WORK INSTRUCTION:
Print out the entries below with no edits.

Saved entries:
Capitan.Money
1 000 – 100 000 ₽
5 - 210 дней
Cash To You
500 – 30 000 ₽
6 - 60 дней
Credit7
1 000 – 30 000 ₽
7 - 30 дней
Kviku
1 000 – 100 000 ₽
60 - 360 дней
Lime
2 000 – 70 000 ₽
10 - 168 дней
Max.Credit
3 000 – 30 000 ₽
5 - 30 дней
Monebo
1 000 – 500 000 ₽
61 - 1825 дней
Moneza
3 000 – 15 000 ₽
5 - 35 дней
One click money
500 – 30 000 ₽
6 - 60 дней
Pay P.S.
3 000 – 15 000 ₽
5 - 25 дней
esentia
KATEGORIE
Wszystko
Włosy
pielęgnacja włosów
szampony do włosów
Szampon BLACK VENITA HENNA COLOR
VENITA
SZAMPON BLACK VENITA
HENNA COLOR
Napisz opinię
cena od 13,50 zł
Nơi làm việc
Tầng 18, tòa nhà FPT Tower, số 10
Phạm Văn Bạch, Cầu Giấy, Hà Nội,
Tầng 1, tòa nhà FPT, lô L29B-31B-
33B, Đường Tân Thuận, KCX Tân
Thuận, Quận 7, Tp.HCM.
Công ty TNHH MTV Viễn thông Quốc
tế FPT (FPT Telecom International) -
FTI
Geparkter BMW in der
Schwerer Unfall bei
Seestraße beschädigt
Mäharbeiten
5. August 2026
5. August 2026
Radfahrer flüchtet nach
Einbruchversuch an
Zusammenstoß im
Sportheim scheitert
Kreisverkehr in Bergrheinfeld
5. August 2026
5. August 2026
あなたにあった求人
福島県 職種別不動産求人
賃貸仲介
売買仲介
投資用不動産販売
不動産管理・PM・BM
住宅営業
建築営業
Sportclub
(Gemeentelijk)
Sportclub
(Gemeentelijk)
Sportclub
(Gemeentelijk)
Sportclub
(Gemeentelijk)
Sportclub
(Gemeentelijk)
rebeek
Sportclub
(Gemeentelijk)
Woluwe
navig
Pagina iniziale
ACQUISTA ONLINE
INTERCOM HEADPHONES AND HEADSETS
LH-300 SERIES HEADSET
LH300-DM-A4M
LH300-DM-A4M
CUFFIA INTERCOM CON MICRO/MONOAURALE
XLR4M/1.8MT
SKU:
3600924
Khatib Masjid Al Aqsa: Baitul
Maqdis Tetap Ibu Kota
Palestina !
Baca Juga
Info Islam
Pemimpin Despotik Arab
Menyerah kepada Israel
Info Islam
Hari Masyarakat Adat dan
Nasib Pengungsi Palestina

RESULT OF THE EXERCISE:
Capitan.Money
1 000 – 100 000 ₽
5 - 210 дней
Cash To You
500 – 30 000 ₽
6 - 60 дней
Credit7
1 000 – 30 000 ₽
7 - 30 дней
Kviku
1 000 – 100 000 ₽
60 - 360 дней
Lime
2 000 – 70 000 ₽
10 - 168 дней
Max.Credit
3 000 – 30 000 ₽
5 - 30 дней
Monebo
1 000 – 500 000 ₽
61 - 1825 дней
Moneza
3 000 – 15 000 ₽
5 - 35 дней
One click money
500 – 30 000 ₽
6 - 60 дней
Pay P.S.
3 000 – 15 000 ₽
5 - 25 дней
esentia
KATEGORIE
Wszystko
Włosy
pielęgnacja włosów
szampony do włosów
Szampon BLACK VENITA HENNA COLOR
VENITA
SZAMPON BLACK VENITA
HENNA COLOR
Napisz opinię
cena od 13,50 zł
Nơi làm việc
Tầng 18, tòa nhà FPT Tower, số 10
Phạm Văn Bạch, Cầu Giấy, Hà Nội,
Tầng 1, tòa nhà FPT, lô L29B-31B-
33B, Đường Tân Thuận, KCX Tân
Thuận, Quận 7, Tp.HCM.
Công ty TNHH MTV Viễn thông Quốc
tế FPT (FPT Telecom International) -
FTI
Geparkter BMW in der
Schwerer Unfall bei
Seestraße beschädigt
Mäharbeiten
5. August 2026
5. August 2026
Radfahrer flüchtet nach
Einbruchversuch an
Zusammenstoß im
Sportheim scheitert
Kreisverkehr in Bergrheinfeld
5. August 2026
5. August 2026
あなたにあった求人
福島県 職種別不動産求人
賃貸仲介
売買仲介
投資用不動産販売
不動産管理・PM・BM
住宅営業
建築営業
Sportclub
(Gemeentelijk)
Sportclub
(Gemeentelijk)
Sportclub
(Gemeentelijk)
Sportclub
(Gemeentelijk)
Sportclub
(Gemeentelijk)
rebeek
Sportclub
(Gemeentelijk)
Woluwe
navig
Pagina iniziale
ACQUISTA ONLINE
INTERCOM HEADPHONES AND HEADSETS
LH-300 SERIES HEADSET
LH300-DM-A4M
LH300-DM-A4M
CUFFIA INTERCOM CON MICRO/MONOAURALE
XLR4M/1.8MT
SKU:
3600924
Khatib Masjid Al Aqsa: Baitul
Maqdis Tetap Ibu Kota
Palestina !
Baca Juga
Info Islam
Pemimpin Despotik Arab
Menyerah kepada Israel
Info Islam
Hari Masyarakat Adat dan
Nasib Pengungsi Palestina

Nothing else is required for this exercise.